Stirling Ridge Walk Index

Ellen's Peak to the Third Arrow


I woke up the next morning feeling damp, cold, and irritable. To my dismay, the lingering moisture from the mist had left my hammock and sleeping bag covered in condensation, completely stripping the goose down of its insulation properties. I lay there for a while feeling miserable and thought it ironic that I had been seen as something of a paragon of resilience, had been called 'a machine' and had been likened to Jason Bourne, just the day before.

I took the lead again just after setting off from camp as navigating became a little tricky as we tackled the steep climb up towards the North-East shoulder of Ellen's Peak (elevation : 1012m). The GPS on my Suunto Ambit left me with a feeling of certitude and being at the front gave me the freedom the walk a little faster which helped to warm me up. I found myself turning around frequently the higher I got as the views that were opening up behind me were nothing short of spectacular.

The trail seemed to diverge on numerous occasions as it passed through sheoaks (Allocasuarina spp.) lining the sides. When we reached the small rocky outcrop that marked the junction that diverged left up to the Eastern gully and on to Ellen's peak, and right around the base of the North-West buttress, the group decided to split with most of us making the steep ascent up to the peak. Since the others decided to wait at the junction, we thought it best to leave our packs with them.


Ellen's Peak


As we circled around the base of the peak in a clock-wise direction, we became more and more uncertain as to whether the barely noticeable trail that we were on was actually leading up to the summit.

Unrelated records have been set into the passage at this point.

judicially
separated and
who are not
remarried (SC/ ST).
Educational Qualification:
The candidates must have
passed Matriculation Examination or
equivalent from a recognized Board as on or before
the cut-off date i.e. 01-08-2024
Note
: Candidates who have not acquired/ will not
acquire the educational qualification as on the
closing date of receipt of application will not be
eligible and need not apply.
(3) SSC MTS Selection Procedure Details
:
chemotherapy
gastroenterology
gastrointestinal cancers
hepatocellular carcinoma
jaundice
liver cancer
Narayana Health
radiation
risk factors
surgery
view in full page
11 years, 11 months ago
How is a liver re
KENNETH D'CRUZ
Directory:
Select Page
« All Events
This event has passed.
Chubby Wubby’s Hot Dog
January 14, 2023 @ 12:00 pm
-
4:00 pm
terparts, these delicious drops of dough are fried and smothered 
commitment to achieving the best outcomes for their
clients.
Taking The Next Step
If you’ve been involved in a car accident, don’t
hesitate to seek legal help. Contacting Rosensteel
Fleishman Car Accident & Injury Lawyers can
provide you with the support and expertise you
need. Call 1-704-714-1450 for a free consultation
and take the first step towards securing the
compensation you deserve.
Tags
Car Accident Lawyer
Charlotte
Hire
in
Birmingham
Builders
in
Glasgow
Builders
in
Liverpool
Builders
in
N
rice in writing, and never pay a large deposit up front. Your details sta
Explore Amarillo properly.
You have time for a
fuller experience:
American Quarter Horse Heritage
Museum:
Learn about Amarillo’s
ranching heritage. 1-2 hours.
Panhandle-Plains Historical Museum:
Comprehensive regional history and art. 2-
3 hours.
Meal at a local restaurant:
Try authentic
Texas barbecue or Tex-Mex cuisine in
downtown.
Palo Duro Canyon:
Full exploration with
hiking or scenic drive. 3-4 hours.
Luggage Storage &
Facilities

There were times when we were forced to improvise with some 'bush-bashing' of our own to get back on the trail that seemed to have a habit of winking in and out of existence. Besides the sharp branches that tore and seemed to try and grasp at us as we tried to squeeze by, water dripped from the rocks above leaving them wet and slippery. Taking great care and caution when climbing over them was paramount due to the long drop below.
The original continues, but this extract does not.